И потом, что ж! Самый простой выход — это вообще не думать об этом!» — И он уже в который раз отступил, не решаясь на прыжок, балансируя на самом краю разума, в пустоте.

Мысли его проделали немалый путь от первоначальной точки отправления — от натурализма, который так клеймил де Герми. Он вернулся с полдороги к Грюневальду и решил, что та картина и есть ярко выраженный прототип искусства. Совершенно необязательно впадать в крайность и в погоне за беспредельностью становиться яростным католиком. Достаточно быть немного спиритуалистом, чтобы дотянуться до нового уровня натурализма — супранатурализма — единственного метода, который был ему по душе.

Он поднялся, прошелся по комнате. При виде рукописей, которыми был завален стол, и груды выписок о маршале де Рэ, прозванном Синяя Борода, его лицо просветлело.

И все-таки, — радостно подумал он, — можно парить над временем и обрести счастье. Да! Забиться в прошлое, пережить далекую эпоху, не читать газет, забыть, что на свете существуют театры, — что может быть лучше! Синяя Борода занимает меня больше, чем лавочник с соседней улицы, чем все эти многочисленные статисты, занятые на главной сцене эпохи. И не лучшее ли воплощение этой эпохи — мальчишка-официант из кафе, который, наживаясь на свадьбах, изнасиловал дочь своего хозяина, «дуреху», как он ее называл!

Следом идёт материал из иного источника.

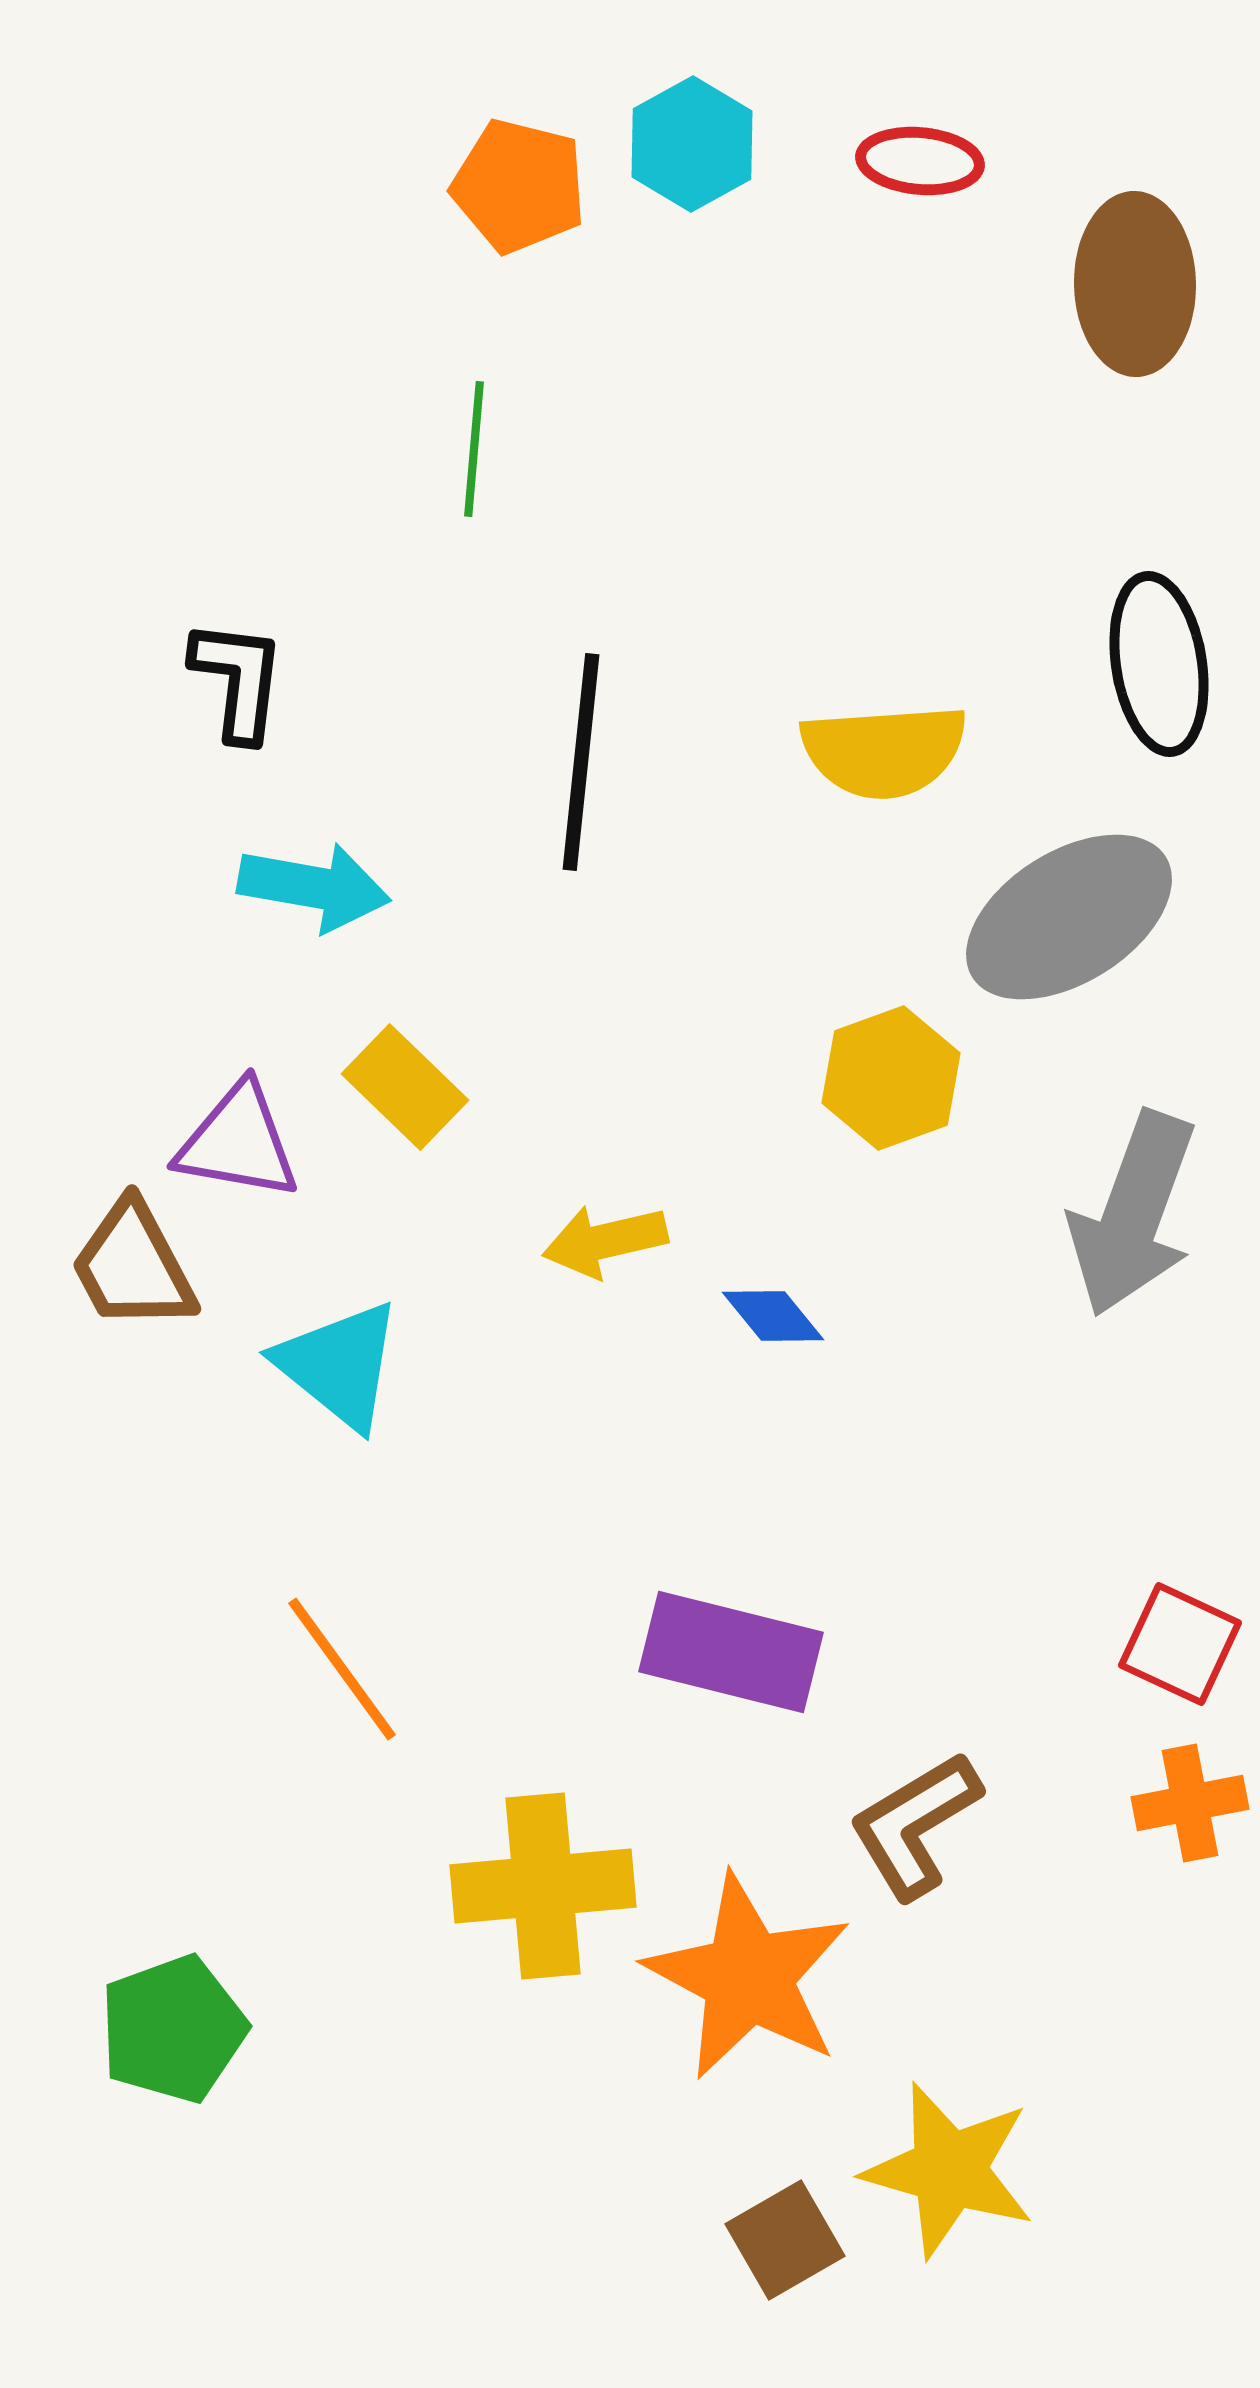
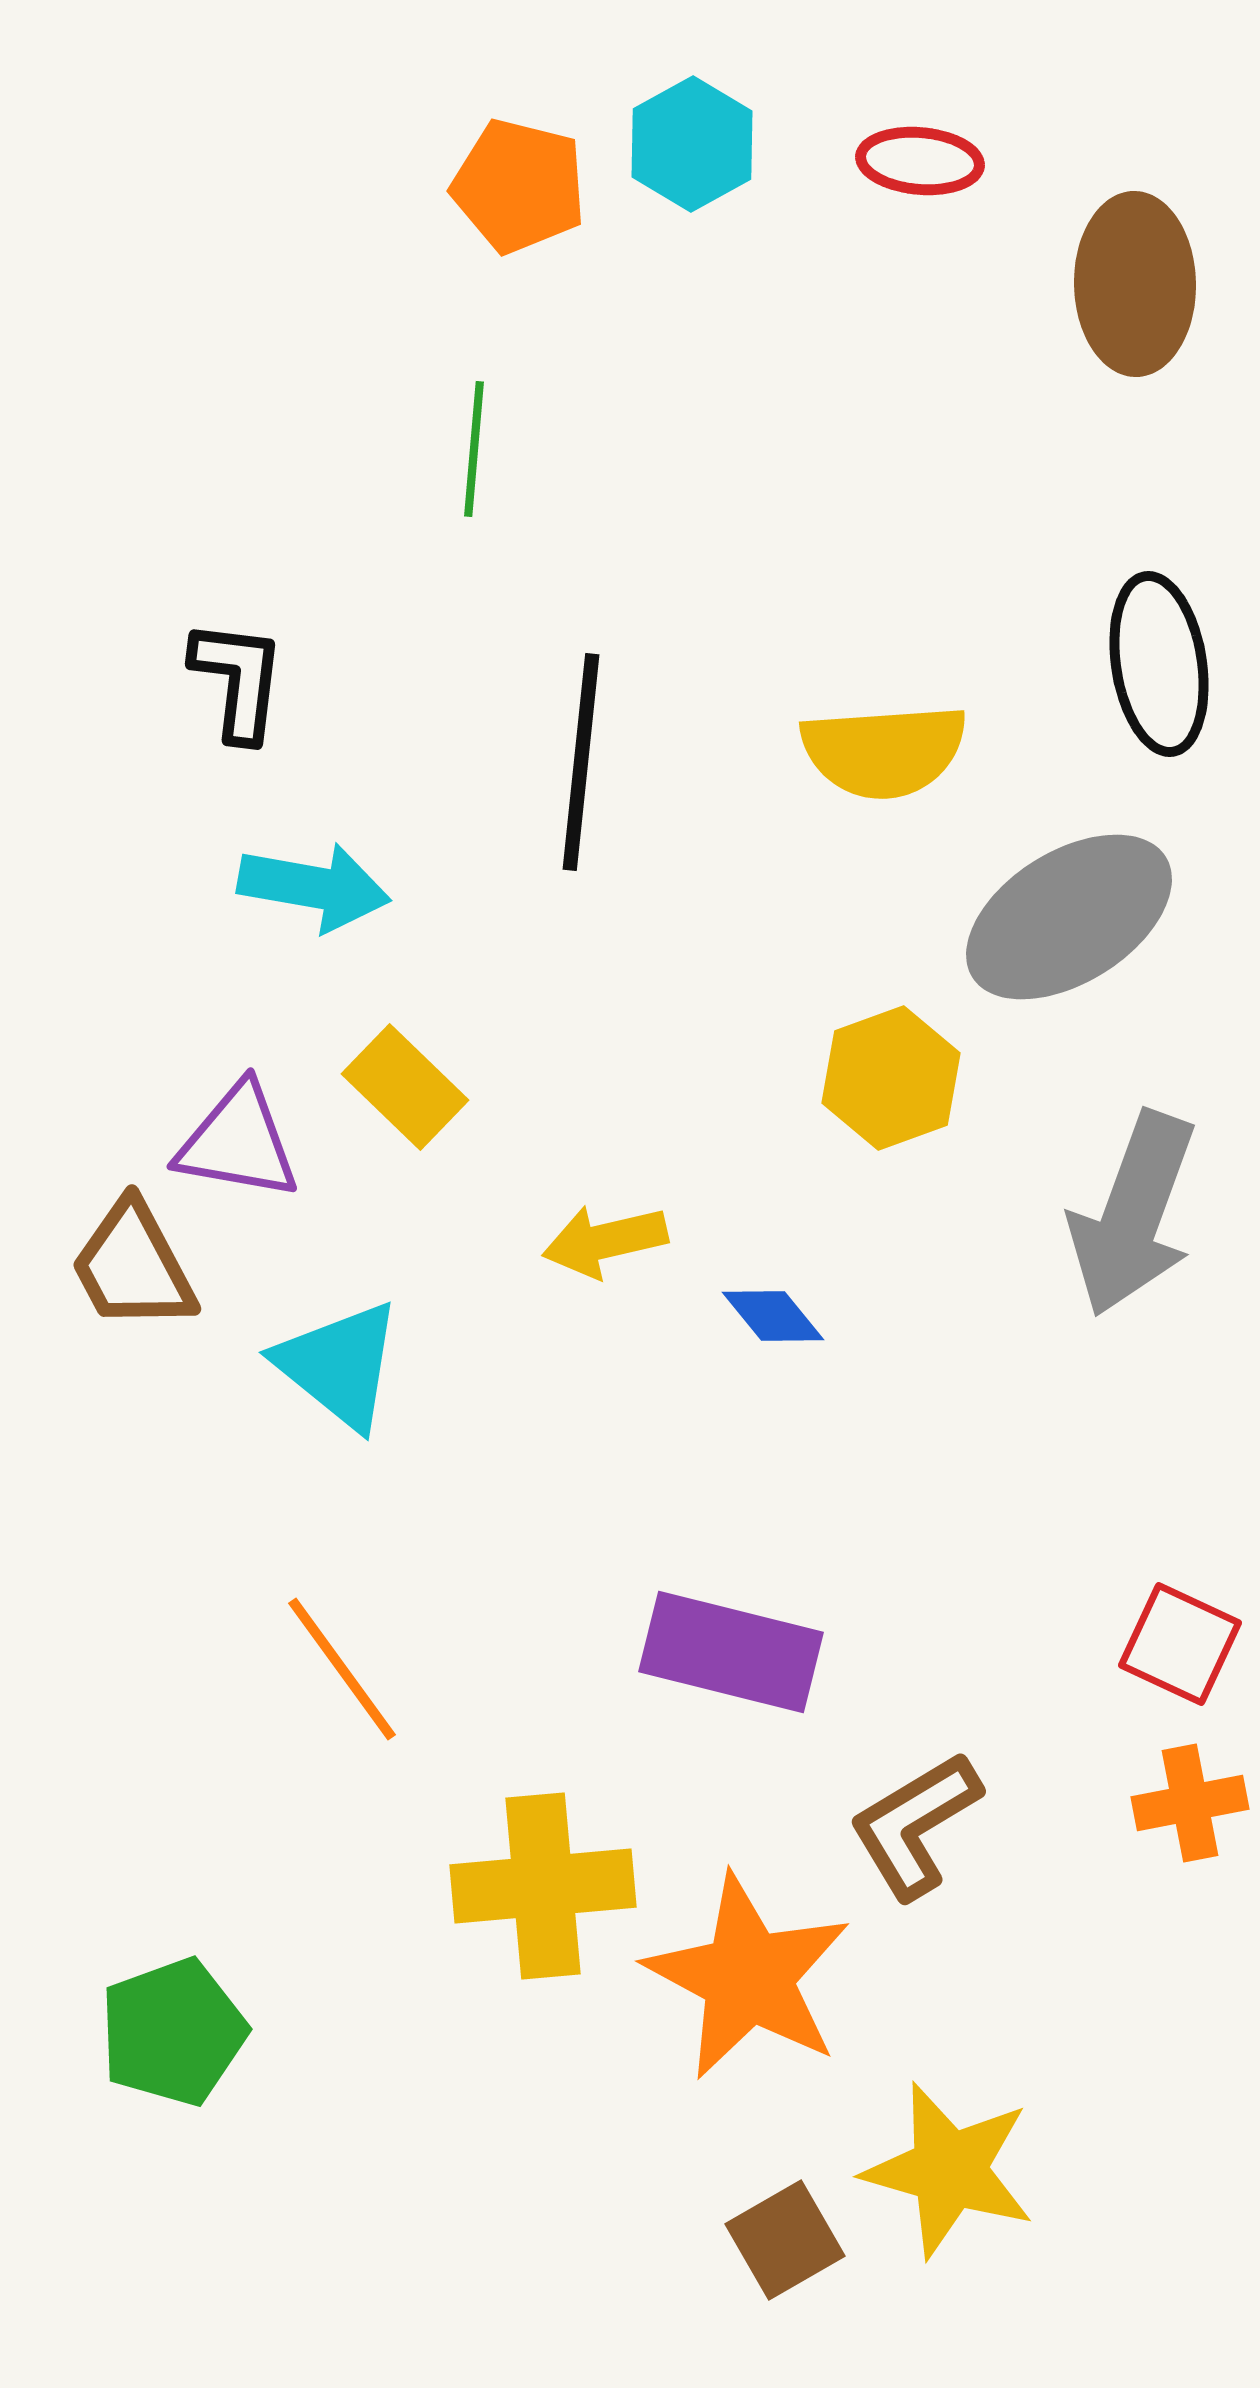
green pentagon: moved 3 px down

«Пора в постель», — он улыбнулся, заметив кота, который, будучи одарен от природы умением определять время суток, с беспокойством поглядывал на него, призывая не отклоняться от традиции и готовиться ко сну. Он взбил подушки, откинул покрывало; кот вспрыгнул на кровать и устроился в ногах. Он не спешил улечься и сидел, укрыв лапы пушистым хвостом, глядя на хозяина. И только когда тот стал засыпать, он принялся крутиться на месте, подготавливая себе уютное местечко для ночлега.

II

Прошло уже два года с тех пор, как Дюрталь перестал посещать литературные круги. Книги, газетные сплетни, воспоминания одних, мемуары других изо всех сил стараются изобразить литературный мир как епархию интеллекта, наиболее духовный слой общества. Можно и вправду поверить, что в литературных салонах воздух дрожит от остроумных перепалок, вспыхивающих подобно фейерверку. Дюрталь не мог понять, как родился этот миф, повторяемый с такой настойчивостью. По собственному опыту он знал, что литераторы или мелочные скряги, или хамоватые, распущенные негодяи.